[TASK REQUIREMENTS]:
In the material below, pictures must be dropped. Repeat exactly, and only, the lines from the line with "#VehicleCheckSpain" to the line with "Since then, however, retail", both ends included.

[MATERIAL FOR THIS EXERCISE]:
......

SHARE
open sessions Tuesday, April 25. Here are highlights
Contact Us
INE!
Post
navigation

......

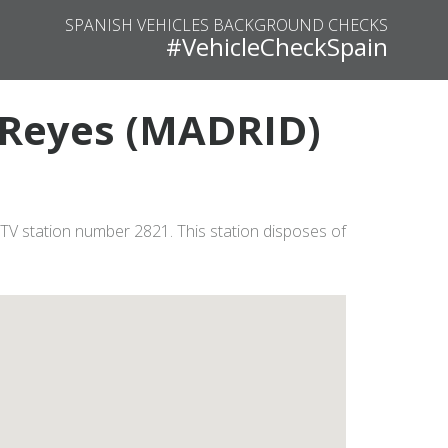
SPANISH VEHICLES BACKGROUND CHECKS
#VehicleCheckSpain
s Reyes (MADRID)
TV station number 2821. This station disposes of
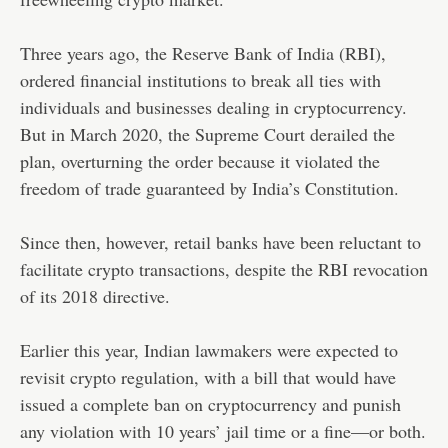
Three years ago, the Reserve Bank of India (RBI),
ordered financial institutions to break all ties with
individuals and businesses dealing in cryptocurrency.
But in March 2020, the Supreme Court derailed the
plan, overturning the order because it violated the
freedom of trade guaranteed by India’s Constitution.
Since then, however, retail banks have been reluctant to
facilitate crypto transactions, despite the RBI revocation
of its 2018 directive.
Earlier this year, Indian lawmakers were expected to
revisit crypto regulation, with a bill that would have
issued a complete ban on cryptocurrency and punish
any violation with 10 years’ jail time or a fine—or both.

......

[EXERCISE RESULT]:
#VehicleCheckSpain
s Reyes (MADRID)
TV station number 2821. This station disposes of
Three years ago, the Reserve Bank of India (RBI),
ordered financial institutions to break all ties with
individuals and businesses dealing in cryptocurrency.
But in March 2020, the Supreme Court derailed the
plan, overturning the order because it violated the
freedom of trade guaranteed by India’s Constitution.
Since then, however, retail banks have been reluctant to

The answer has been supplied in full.